As the number of Hispanics in the northwest continues to grow (faster in Washington and Idaho than in Montana), the sensational hysteria of political media seems to be influencing perceptions of Hispanics in the area. As a teen, I recall migrant sugar beet pickers, cherry pickers, and potato pickers being seen as hard working individuals that made agricultural life affordable. Between we teenagers and migrant workers, farmers in Montana were able to keep labor costs low in a profession that has a 10% or less profit margin. By contrast,
a recent Bozeman Chronicle article hints that things are changing.
Millions of immigrants are "changing the character of this country," said Paul Nachman, a Bozeman retired physicist and one of the most outspoken critics of migration in Gallatin County. "We are importing an underclass, importing poverty."

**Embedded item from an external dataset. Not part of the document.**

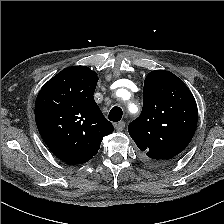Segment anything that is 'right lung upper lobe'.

In California, where he lived for nine years, Nachman said illegal immigrants are a great burden on the state budget, schools, prisons, welfare system and emergency rooms. They have created large enclaves where Spanish is the main language. Many more jobs would be available, he said, if they went home.
I don't mean to say you could not find overt racism in the northwest - try being Native American in Spokane or Billings. But I do mean to say that increased migration has increased the problem - and I don't mean Hispanics, I mean folks from places with large Hispanic populations that come with discriminatory baggage in place (like Nachman). For example, see the current Christian Exodus movement. At any rate, it makes it possible - and I would add more frequent - for people to lay down ideas like the western tale of the killer hitchhiker on top of the tale of the violent Latina/o. Urban legend meets political hysteria.

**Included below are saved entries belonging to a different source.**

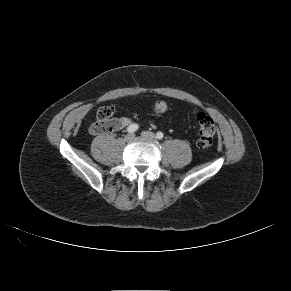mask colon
<instances>
[{"mask_svg": "<svg viewBox=\"0 0 291 291\" xmlns=\"http://www.w3.org/2000/svg\"><path fill=\"white\" fill-rule=\"evenodd\" d=\"M168 110V103L158 101L154 106L156 114H163ZM114 107L111 105L101 106L97 111V120L91 125L90 132L94 135L104 134L113 130L112 116ZM195 117L199 126V138L197 145L201 149L209 148L216 133V126L212 117L202 111L195 113Z\"/></svg>", "mask_w": 291, "mask_h": 291, "instance_id": "1", "label": "colon"}]
</instances>
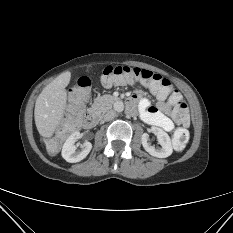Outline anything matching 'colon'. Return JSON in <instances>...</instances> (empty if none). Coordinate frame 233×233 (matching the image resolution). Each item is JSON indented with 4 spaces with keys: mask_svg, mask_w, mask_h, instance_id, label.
Wrapping results in <instances>:
<instances>
[{
    "mask_svg": "<svg viewBox=\"0 0 233 233\" xmlns=\"http://www.w3.org/2000/svg\"><path fill=\"white\" fill-rule=\"evenodd\" d=\"M101 81L107 87L141 84L159 99L171 105L173 108L172 115L177 123L183 125H188L189 123L188 104L181 99L180 94L167 79L152 71L129 66L109 65L103 69ZM90 87V79L81 77L70 90V102L65 121L55 135L46 141V146L49 151L55 152L58 150L61 143L79 129L85 114V105L90 94ZM188 141V130L180 128L173 135V148L181 151L186 147Z\"/></svg>",
    "mask_w": 233,
    "mask_h": 233,
    "instance_id": "1",
    "label": "colon"
}]
</instances>
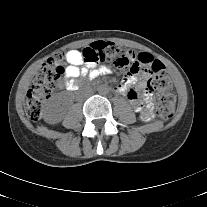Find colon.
Returning a JSON list of instances; mask_svg holds the SVG:
<instances>
[{"label": "colon", "mask_w": 207, "mask_h": 207, "mask_svg": "<svg viewBox=\"0 0 207 207\" xmlns=\"http://www.w3.org/2000/svg\"><path fill=\"white\" fill-rule=\"evenodd\" d=\"M84 61L91 65L113 63L120 68H128L132 72L147 70L152 77L147 82L148 91L155 93L157 116L168 121L175 111V94L165 66L152 54H141L139 51H126L119 45L97 41L82 51ZM65 55L57 53L49 58L38 70L26 95L27 116L37 121L41 118L46 101L53 94L54 88L61 79L64 70Z\"/></svg>", "instance_id": "colon-1"}]
</instances>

And finally, the thing that really stood out for me from Nachman's comment was his shot at the "underclass" in his comment. Montana has the 17th highest poverty rate in the United States, and comments like Nachman's reek of the sort of elitist class divisions that can and do split the state. But I would also point out that it is easy for Nachman to ease into this division, not only coming from California, but also going to Montana. As I mentioned, discrimination against Native Americans in the state and region is at intolerable levels, and I should also add (no surprise to historians, economists and anthropologists) that Montana's reservations see 20% or higher poverty.
In the end, I would like to think that westerners are better than the sort of discrimination in both class and race we see in such pronounced ways in the south or east, but I think patterns established with Native Americans reveal that it is just not going to be the case - but I don't think it has to be the case. Certainly, I think there needs to be far greater outreach to Hispanics in states like Montana as well as to the Anglo population so that westerns can do what they do best - adjust and change. And frankly, considering the outward migration of the sons and daughters of the west's farmers, Hispanics may be the demographic future of the survival of agriculture in the west.